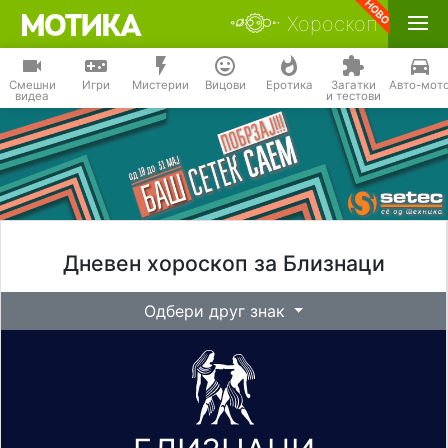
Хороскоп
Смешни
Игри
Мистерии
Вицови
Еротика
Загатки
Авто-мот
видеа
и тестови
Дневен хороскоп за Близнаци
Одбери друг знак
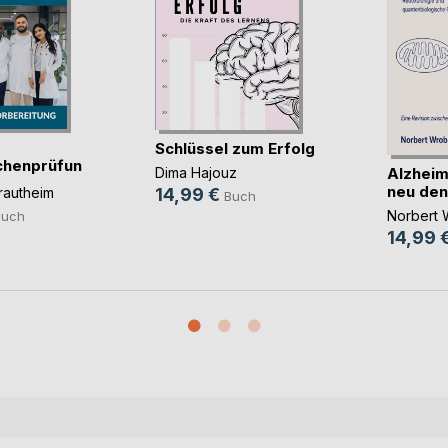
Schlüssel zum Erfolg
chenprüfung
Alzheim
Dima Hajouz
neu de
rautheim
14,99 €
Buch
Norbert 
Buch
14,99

--

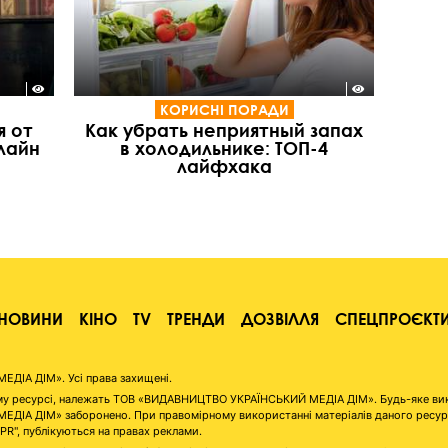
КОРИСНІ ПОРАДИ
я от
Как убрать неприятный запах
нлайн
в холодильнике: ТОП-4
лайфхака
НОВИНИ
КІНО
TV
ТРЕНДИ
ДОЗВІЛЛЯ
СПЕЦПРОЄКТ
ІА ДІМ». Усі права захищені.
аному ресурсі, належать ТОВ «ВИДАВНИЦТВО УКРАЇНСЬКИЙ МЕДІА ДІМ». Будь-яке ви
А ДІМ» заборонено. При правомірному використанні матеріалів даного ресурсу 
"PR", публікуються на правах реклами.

...

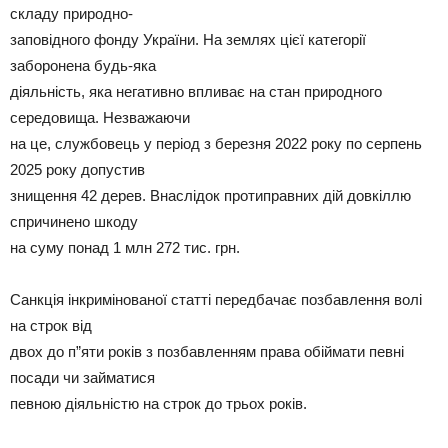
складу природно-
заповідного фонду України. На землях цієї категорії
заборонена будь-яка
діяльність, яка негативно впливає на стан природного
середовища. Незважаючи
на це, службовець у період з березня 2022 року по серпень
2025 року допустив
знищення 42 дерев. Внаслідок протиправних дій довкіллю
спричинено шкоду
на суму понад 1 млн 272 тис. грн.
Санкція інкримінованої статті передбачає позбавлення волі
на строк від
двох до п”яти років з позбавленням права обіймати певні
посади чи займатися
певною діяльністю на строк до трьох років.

▶ [Work instructions]
In the material above, locate the line containing "права обіймати певні" and the line containing "певною діяльністю на строк до трьох років.". Transcribe exactly those two lines and every line between them, and nothing more.

▶ [Completed exercise]
двох до п”яти років з позбавленням права обіймати певні
посади чи займатися
певною діяльністю на строк до трьох років.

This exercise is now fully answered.